O turismo numa na cidade maravilhosa, Rio de Janeiro, mingua. Falou em Brasil, falou Rio de Janeiro, falou em Rio falou em violência em estado bruto. 
- Você é do Brasil?
- Como é a capital Buenos Aires?
Várias vezes ouvi variações sobre a mesma pergunta, principalmente nos Estados Unidos. O pessoal de primeiro mundo costuma saber que existe uma cidade maravilhosa, uma floresta amazônica, e Argentina, Chile, Peru, Colômbia e por razões de noticiário político a Venezuela. Rio de Janeiro = violência.  
Para quem não sabe NY teve mais de 2.200 homicídios no ano de 1990, 6 homicídios/dia, um número apavorante. Não entra aí as agressões, assaltos, roubos, tráfico de drogas, gangues, e outras violências mais que tanto conhecemos. Com um planejamento bem-feito pensando em longo prazo reverteram. Em um pouco menos de 20 anos transformaram NY num dos principais destinos de turismo do planeta, competindo com Paris, por exemplo. O projeto Tolerância Zero vai muito, mas muito além do pensamento simplório traduzido em "intolerância". A diminuição da tolerância com até pequenos atos ilegais, como pichar ou fazer pipi no poste, fez e continua fazendo parte de inúmeras ações de recuperação da qualidade da vida pública na cidade. Tolerância zero foi e continua sendo um trabalho coletivo que envolve inúmeras áreas, da segurança à saúde, do bem-estar social ao acompanhamento da criança na escola.
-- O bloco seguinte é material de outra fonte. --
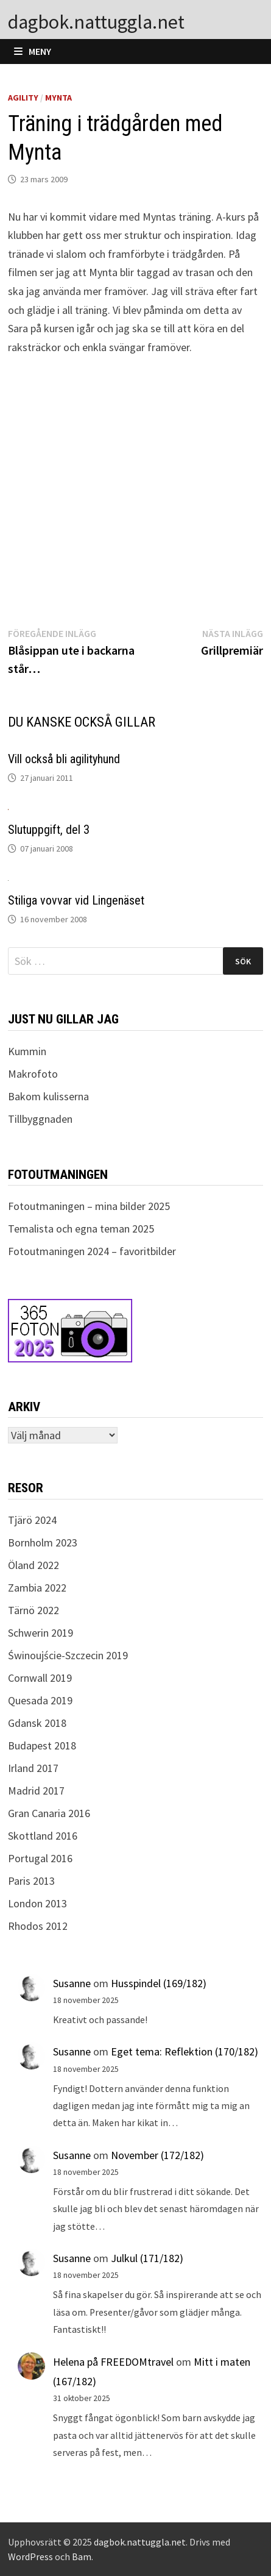 This screenshot has width=271, height=2576. What do you see at coordinates (37, 1723) in the screenshot?
I see `Gdansk 2018` at bounding box center [37, 1723]. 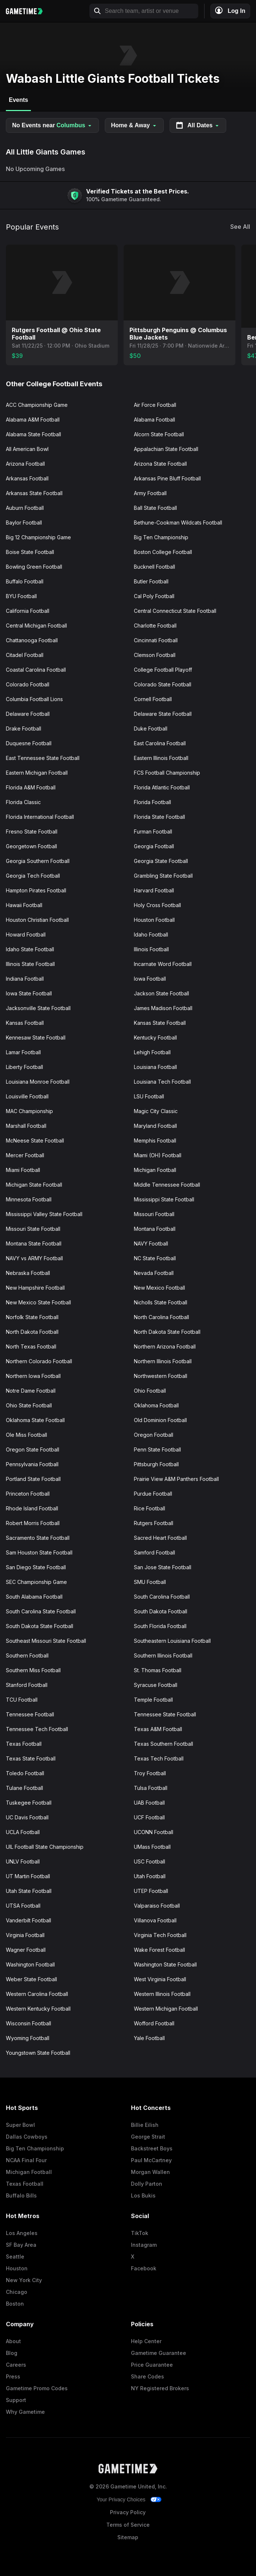 The image size is (256, 2576). Describe the element at coordinates (157, 1155) in the screenshot. I see `Miami (OH) Football` at that location.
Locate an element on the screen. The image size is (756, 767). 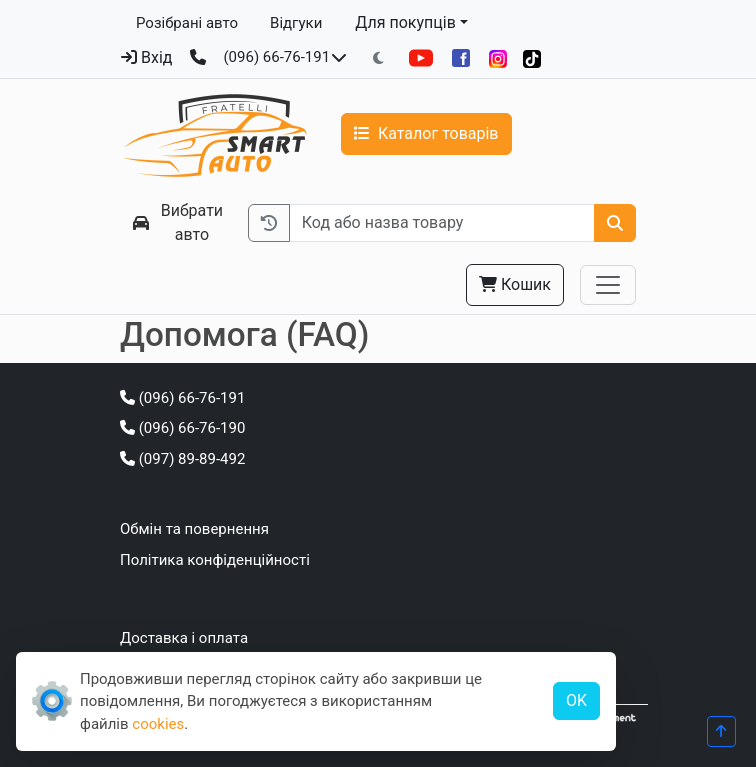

NY cresceu muito estes últimos anos, mas de forma organizada, respeitando seu passado. O turismo se fortalece vendo a NY do King Kong pendurado no Empire State, não para ver o paliteiro de 100 andares de apartamentos irresponsável que está pipocando por Manhattan e que está gerando uma gritaria feroz por parte dos nova-iorquinos.  
Não é construir qualquer coisa de qualquer jeito em qualquer lugar como está acontecendo aqui em São Paulo. É planejado, pensando, discutido com gente que tem condição de pensar. Mesmo assim vira e mexe dá merda e das grossas.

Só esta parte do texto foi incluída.